Read that back again – "I don’t have any personal problems with them…The important point is that they have to admit who the landlord is here."
This reminded me of something I’d written two years ago. Here’s the relevant section:
In a recent piece in The Los Angeles Times, the mayor of the Gush Etzion bloc, Shaul Goldstein, looks down at the land owned by a Palestinian family from Bethlehem and assures the reporter: “‘If the state wants to give it to me, for my settlement, they will give it to me. All the land belongs to Israel. We can build wherever we want’”. Interestingly, while Goldstein rejects the idea of an illegal Israeli occupation — since the land is Israel — he also tolerates the limited presence of Palestinian “neighbors,” and “says they must be accommodated in what he calls the land of Israel.”
This same kind of rejectionism and denial of Palestine’s right to exist is not the exclusive preserve of the settlers; it is echoed at the heart of the Israeli political establishment. Speaking to the UN in September 2005, Ariel Sharon made similar remarks to those of Goldstein:
“The right of the Jewish people to the Land of Israel does not mean disregarding the rights of others in the land. The Palestinians will always be our neighbors. We respect them, and have no aspirations to rule over them. They are also entitled to freedom and to a national, sovereign existence in a state of their own.”
Thus, “according to Sharon … the Jewish people have a ‘right … to the Land of Israel;’ in other words, theirs is the right of ownership and possession — in practice and in principle. All others, or more exactly, the Palestinians, have ‘rights in the land’… [They] do not, it appears, have any right to the land of Palestine itself.”
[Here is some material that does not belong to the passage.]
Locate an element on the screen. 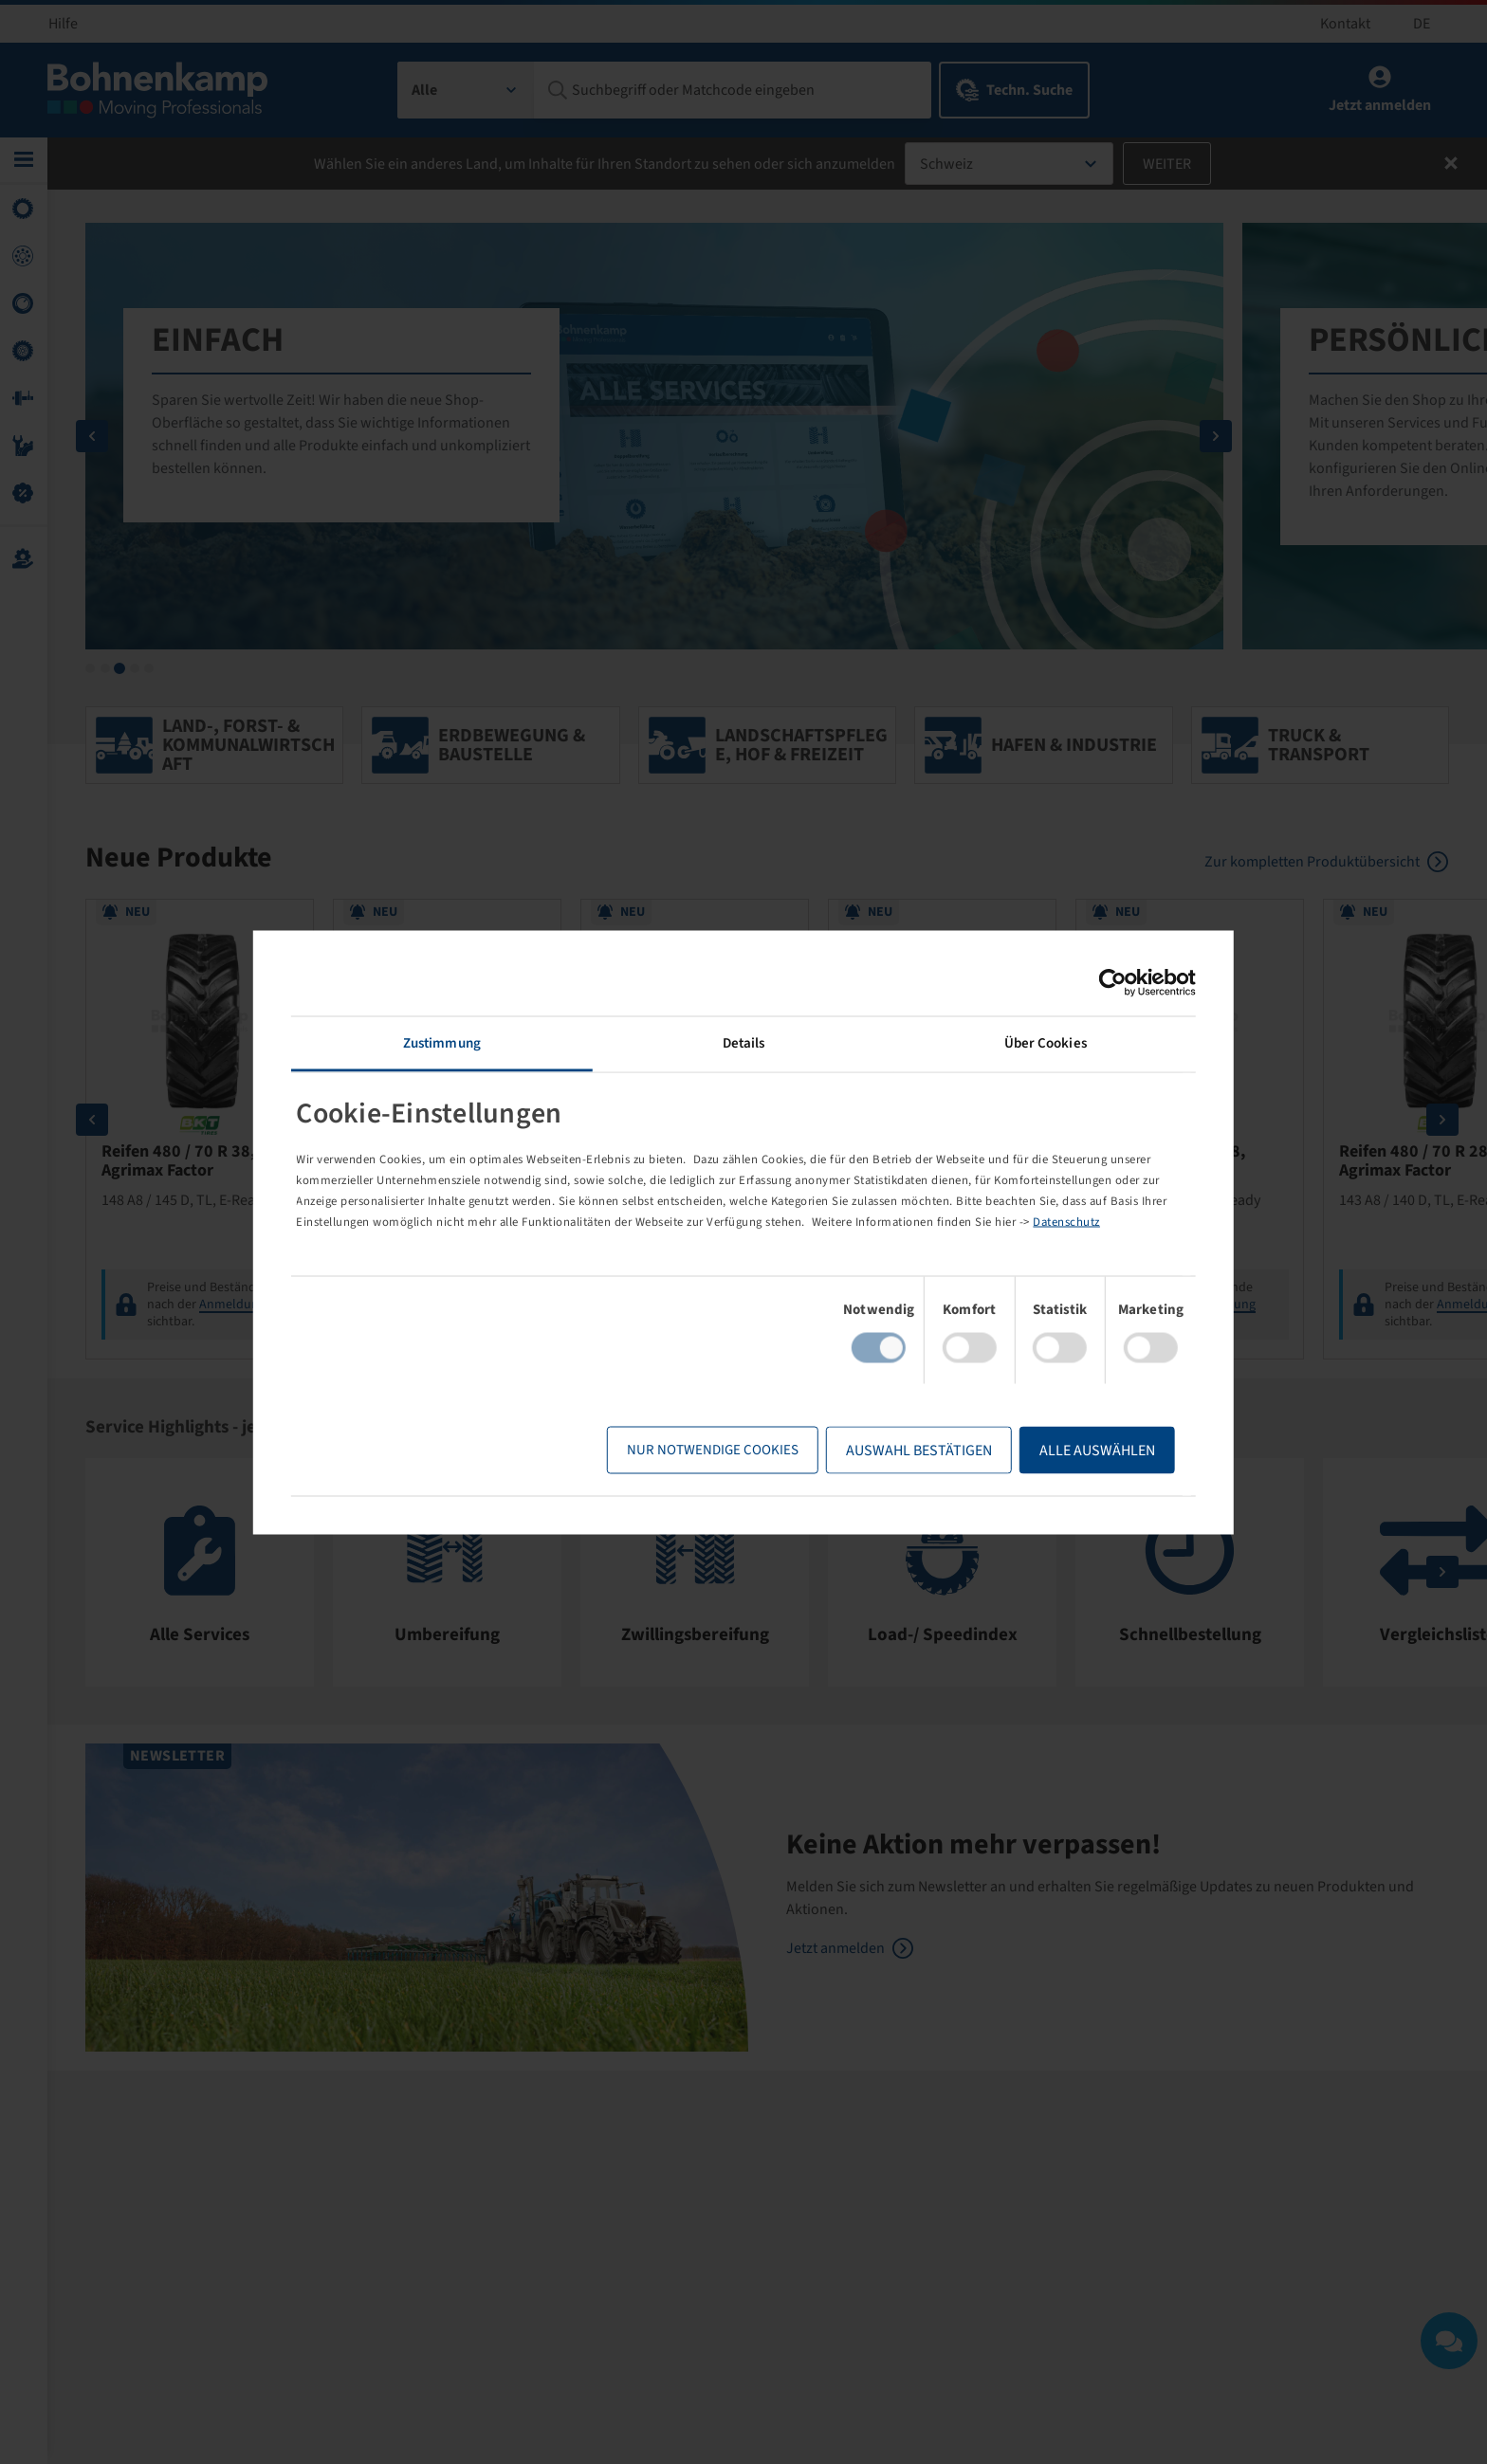  Jetzt anmelden is located at coordinates (835, 1946).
In case even Sharon’s views are dismissed as those of an unrepentant right-winger, there is also the example of current Defense Minister Ehud Barak, ex-Prime Minister of a Labor-led government and apparent “hawkish dove.” In 1999, a year before the second intifada and well before construction commenced on the separation wall, Barak spoke at length about his vision for the OPT:
“‘Only physical separation from the Palestinians will give us both personal and national security, but in no way will we withdraw to the 1967 border,’ he explained. ‘Bet El and Ofra will be ours forever … There is no meaning to our identity and to all that we are here without the connection to Shilo and to Tekoa, to Bet El and to Efrat …’”
Moreover, his opposition to outposts was not “because we do not have such a right.” In fact, Israelis “have a complete right to settle there. We didn’t steal anything from anyone. We have deep ties with these places.” Interestingly, in February of the same year, Barak specified some of Israel’s “red lines:” “Alfe Menache, the Etzion Bloc, Ariel, Nirit, the corridor, the Jordan Valley settlements, and many more places are part of the State of Israel, now and in the permanent agreement.”
Thus the self-defined "pioneers" in Sheikh Jarrah and the leaders in the Knesset have something fundamental in common – the "rejectionist consensus."